RECORDS FOR PROCESSING
★ ★ ★
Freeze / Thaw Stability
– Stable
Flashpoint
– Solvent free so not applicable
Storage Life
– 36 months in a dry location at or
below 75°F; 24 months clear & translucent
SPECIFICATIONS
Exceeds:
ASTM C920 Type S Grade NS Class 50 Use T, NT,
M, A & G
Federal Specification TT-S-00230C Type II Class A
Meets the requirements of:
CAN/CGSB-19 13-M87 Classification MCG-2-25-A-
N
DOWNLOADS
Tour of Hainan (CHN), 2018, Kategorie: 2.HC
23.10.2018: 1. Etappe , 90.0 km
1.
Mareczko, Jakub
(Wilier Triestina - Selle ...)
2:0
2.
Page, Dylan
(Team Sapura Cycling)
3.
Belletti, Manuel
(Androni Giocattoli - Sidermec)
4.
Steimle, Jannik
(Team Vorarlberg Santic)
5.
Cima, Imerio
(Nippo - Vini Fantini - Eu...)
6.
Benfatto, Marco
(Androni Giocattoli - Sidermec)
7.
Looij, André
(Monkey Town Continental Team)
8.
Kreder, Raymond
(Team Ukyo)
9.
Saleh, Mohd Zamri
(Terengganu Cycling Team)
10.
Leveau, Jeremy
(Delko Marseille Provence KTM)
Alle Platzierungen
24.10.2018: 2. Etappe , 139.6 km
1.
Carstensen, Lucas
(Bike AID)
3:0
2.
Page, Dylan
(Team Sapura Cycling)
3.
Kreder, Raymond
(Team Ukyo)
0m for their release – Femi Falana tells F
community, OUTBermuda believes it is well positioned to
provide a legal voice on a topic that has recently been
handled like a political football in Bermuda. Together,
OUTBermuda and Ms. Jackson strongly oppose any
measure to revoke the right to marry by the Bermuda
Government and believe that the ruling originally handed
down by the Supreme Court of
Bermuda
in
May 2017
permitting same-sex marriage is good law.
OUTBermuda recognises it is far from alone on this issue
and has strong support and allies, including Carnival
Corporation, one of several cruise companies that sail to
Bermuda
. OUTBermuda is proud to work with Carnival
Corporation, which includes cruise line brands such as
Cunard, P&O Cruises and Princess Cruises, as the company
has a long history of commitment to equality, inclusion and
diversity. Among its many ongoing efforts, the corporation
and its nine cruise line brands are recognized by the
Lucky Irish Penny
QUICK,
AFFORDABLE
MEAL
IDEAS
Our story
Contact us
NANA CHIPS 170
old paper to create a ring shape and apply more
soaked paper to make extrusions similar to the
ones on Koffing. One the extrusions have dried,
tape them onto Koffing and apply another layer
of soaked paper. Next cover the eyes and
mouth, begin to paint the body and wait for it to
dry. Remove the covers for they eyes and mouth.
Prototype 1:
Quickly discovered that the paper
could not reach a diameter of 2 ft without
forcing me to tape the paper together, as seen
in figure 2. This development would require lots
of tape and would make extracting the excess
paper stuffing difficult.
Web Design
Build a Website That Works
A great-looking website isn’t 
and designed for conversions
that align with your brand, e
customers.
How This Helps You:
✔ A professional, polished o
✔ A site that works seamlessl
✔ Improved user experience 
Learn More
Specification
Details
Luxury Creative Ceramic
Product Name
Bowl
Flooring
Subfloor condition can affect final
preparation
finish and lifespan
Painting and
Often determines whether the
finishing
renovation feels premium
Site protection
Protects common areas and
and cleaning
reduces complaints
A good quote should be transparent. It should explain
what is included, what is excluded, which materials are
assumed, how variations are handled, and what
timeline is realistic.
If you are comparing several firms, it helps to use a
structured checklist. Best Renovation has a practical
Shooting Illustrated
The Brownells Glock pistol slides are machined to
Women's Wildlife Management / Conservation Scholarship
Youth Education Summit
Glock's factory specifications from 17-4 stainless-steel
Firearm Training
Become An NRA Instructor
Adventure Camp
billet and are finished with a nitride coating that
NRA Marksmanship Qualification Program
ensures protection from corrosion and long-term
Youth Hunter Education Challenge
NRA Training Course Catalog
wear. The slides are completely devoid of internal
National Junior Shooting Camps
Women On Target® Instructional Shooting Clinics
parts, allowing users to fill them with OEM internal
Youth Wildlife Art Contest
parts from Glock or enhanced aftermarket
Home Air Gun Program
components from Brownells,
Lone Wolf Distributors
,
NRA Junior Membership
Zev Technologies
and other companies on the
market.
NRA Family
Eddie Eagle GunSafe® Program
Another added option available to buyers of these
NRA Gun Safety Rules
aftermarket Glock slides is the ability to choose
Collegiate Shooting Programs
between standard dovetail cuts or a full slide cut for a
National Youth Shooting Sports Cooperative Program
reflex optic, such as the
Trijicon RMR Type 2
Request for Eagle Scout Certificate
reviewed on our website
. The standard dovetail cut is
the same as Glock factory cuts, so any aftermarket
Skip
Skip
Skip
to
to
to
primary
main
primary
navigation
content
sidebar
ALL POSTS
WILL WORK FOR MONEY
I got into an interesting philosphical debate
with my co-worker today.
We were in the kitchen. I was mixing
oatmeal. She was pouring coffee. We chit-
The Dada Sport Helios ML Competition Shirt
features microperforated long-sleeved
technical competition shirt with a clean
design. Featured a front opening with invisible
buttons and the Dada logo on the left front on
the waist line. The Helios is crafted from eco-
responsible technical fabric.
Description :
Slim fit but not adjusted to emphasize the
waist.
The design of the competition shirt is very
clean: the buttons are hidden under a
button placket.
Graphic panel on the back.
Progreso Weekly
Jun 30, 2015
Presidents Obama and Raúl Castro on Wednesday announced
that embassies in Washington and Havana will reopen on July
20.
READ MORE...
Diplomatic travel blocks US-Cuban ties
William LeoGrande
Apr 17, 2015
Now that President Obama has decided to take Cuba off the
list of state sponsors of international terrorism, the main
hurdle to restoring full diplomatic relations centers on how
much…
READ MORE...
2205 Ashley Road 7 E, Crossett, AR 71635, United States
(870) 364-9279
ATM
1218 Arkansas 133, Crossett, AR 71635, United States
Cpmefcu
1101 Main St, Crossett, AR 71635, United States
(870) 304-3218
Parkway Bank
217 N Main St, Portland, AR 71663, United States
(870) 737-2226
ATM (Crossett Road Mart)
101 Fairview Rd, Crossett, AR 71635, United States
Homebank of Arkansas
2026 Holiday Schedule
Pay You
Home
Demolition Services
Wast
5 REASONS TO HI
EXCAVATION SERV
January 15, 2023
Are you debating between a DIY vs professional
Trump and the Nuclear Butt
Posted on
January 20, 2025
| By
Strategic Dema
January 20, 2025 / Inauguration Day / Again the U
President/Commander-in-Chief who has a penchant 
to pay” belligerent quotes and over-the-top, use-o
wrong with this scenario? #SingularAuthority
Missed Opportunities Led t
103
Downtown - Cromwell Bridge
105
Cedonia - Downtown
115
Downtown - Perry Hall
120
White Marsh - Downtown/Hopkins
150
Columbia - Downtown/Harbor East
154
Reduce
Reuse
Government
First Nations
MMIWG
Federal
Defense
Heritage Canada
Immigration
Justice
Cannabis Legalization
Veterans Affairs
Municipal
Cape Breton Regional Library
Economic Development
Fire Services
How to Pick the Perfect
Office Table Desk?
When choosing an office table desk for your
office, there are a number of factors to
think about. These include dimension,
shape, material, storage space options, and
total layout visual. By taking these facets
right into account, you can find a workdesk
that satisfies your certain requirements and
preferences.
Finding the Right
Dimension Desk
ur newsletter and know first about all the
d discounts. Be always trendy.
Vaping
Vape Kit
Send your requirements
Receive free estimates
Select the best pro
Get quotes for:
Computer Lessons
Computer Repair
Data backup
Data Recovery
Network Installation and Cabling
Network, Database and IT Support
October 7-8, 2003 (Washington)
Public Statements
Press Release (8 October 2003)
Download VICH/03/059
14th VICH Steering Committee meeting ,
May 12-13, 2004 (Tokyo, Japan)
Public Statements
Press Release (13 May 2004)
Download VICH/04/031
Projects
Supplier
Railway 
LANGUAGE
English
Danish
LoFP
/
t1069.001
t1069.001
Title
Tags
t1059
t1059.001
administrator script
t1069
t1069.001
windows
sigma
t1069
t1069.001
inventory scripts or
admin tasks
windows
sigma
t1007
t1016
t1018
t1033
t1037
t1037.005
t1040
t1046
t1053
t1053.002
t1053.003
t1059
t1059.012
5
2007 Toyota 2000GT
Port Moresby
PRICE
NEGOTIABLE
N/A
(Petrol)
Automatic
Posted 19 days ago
★ ★ ★
PROBLEM REQUIREMENTS
Your response should consist solely of the lines from the one containing "Immigration" to the end of the entries, both ends included, exactly as they appear.

EXERCISE OUTPUT
Immigration
Justice
Cannabis Legalization
Veterans Affairs
Municipal
Cape Breton Regional Library
Economic Development
Fire Services
How to Pick the Perfect
Office Table Desk?
When choosing an office table desk for your
office, there are a number of factors to
think about. These include dimension,
shape, material, storage space options, and
total layout visual. By taking these facets
right into account, you can find a workdesk
that satisfies your certain requirements and
preferences.
Finding the Right
Dimension Desk
ur newsletter and know first about all the
d discounts. Be always trendy.
Vaping
Vape Kit
Send your requirements
Receive free estimates
Select the best pro
Get quotes for:
Computer Lessons
Computer Repair
Data backup
Data Recovery
Network Installation and Cabling
Network, Database and IT Support
October 7-8, 2003 (Washington)
Public Statements
Press Release (8 October 2003)
Download VICH/03/059
14th VICH Steering Committee meeting ,
May 12-13, 2004 (Tokyo, Japan)
Public Statements
Press Release (13 May 2004)
Download VICH/04/031
Projects
Supplier
Railway 
LANGUAGE
English
Danish
LoFP
/
t1069.001
t1069.001
Title
Tags
t1059
t1059.001
administrator script
t1069
t1069.001
windows
sigma
t1069
t1069.001
inventory scripts or
admin tasks
windows
sigma
t1007
t1016
t1018
t1033
t1037
t1037.005
t1040
t1046
t1053
t1053.002
t1053.003
t1059
t1059.012
5
2007 Toyota 2000GT
Port Moresby
PRICE
NEGOTIABLE
N/A
(Petrol)
Automatic
Posted 19 days ago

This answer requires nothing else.